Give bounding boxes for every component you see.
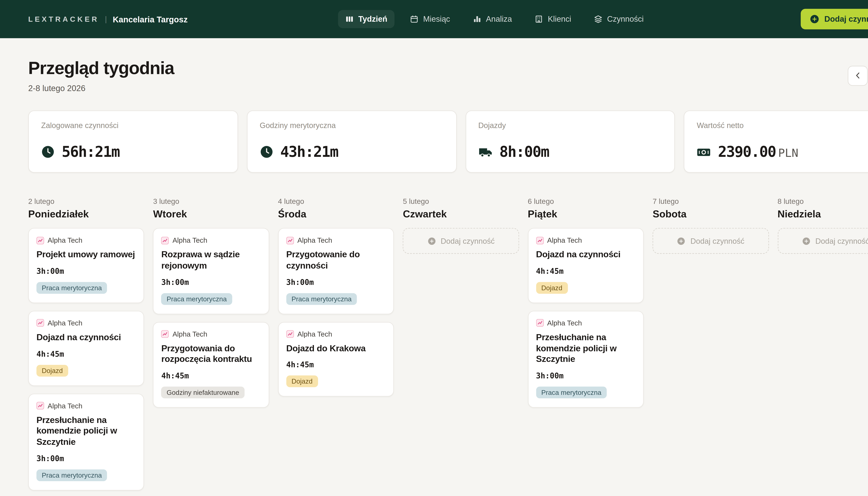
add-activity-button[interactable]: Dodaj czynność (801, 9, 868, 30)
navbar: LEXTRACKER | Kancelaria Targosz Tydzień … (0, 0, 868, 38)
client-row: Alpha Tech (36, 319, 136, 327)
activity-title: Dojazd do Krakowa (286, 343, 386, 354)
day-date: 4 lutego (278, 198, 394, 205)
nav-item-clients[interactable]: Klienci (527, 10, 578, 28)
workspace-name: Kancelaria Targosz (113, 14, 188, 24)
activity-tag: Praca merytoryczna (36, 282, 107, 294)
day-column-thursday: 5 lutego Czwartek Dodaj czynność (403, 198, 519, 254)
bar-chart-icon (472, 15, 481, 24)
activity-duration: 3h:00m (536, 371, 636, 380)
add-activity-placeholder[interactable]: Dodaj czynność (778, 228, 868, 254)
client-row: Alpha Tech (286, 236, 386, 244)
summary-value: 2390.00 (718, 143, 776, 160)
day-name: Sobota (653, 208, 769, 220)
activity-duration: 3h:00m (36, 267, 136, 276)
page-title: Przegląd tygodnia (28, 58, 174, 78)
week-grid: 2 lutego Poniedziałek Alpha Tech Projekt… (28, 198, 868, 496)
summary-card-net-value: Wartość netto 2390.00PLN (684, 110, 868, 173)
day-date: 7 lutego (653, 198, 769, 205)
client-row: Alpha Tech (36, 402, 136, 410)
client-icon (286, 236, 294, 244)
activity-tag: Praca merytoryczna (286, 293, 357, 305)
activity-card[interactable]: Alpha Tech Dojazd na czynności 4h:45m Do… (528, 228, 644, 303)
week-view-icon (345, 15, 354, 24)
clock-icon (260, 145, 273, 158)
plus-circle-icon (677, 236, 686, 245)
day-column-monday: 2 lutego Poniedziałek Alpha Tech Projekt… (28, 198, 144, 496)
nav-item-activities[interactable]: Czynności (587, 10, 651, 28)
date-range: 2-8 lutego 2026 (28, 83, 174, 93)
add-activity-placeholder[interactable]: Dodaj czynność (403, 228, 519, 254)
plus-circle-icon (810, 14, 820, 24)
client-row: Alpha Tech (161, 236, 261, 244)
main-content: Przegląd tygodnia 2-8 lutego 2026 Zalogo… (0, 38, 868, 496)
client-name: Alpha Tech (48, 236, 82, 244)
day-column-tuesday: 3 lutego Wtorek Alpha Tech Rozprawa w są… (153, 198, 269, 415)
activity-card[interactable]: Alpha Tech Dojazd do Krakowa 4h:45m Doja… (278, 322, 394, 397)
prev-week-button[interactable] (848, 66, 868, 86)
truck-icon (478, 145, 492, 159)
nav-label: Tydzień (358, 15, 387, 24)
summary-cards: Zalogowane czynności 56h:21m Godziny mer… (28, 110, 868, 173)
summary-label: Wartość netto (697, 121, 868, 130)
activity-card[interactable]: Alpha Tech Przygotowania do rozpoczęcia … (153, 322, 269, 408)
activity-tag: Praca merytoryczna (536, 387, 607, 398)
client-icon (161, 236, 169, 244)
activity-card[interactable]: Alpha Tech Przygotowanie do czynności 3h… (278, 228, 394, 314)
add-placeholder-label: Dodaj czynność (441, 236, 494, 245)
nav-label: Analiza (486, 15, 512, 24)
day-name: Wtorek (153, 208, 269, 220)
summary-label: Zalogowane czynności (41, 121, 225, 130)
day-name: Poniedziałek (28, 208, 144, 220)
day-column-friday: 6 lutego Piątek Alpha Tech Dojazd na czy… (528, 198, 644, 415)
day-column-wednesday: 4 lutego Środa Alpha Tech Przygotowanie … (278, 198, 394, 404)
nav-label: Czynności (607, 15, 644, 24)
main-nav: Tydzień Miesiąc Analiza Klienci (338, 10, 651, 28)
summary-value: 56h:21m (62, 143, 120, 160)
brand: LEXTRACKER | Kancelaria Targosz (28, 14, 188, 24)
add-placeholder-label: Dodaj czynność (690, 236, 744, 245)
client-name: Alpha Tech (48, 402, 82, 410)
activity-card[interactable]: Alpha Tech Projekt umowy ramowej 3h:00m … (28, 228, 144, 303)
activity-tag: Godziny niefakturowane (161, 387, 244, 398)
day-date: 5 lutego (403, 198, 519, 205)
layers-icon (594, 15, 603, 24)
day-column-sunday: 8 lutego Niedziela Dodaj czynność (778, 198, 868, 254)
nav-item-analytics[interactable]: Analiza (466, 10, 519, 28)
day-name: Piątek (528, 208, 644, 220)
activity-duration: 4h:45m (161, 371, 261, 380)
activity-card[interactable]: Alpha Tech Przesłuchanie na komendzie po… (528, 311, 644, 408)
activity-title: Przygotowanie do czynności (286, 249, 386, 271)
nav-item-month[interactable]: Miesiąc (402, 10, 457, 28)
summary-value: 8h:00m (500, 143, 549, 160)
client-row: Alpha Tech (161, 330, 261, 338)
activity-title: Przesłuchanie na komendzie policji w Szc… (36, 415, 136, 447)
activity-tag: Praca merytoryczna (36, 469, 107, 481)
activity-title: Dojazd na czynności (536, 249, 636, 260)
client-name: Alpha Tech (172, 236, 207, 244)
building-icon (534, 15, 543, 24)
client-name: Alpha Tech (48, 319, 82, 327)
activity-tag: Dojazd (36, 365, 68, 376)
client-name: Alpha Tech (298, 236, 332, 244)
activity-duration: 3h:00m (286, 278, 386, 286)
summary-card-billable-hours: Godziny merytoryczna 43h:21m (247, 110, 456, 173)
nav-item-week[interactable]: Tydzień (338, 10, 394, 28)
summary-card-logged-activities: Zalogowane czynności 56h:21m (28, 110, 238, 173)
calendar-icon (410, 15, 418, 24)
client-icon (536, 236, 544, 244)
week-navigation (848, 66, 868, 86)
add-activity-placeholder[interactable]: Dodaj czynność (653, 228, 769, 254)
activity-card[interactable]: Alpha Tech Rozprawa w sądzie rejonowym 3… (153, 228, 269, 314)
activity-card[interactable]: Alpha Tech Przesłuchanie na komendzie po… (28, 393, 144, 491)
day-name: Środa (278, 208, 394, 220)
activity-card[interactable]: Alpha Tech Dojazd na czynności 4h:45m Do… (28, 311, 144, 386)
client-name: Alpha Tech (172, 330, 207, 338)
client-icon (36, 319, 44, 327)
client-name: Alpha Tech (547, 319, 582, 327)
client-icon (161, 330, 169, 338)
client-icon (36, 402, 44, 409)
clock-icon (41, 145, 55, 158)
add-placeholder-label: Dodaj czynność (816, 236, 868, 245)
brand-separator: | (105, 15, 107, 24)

What is being asked => Look through the entries, and return every line that the word "Godziny" appears in.

Task solution =>
summary-cards: Zalogowane czynności 56h:21m Godziny mer… (28, 110, 868, 173)
activity-tag: Godziny niefakturowane (161, 387, 244, 398)
summary-card-billable-hours: Godziny merytoryczna 43h:21m (247, 110, 456, 173)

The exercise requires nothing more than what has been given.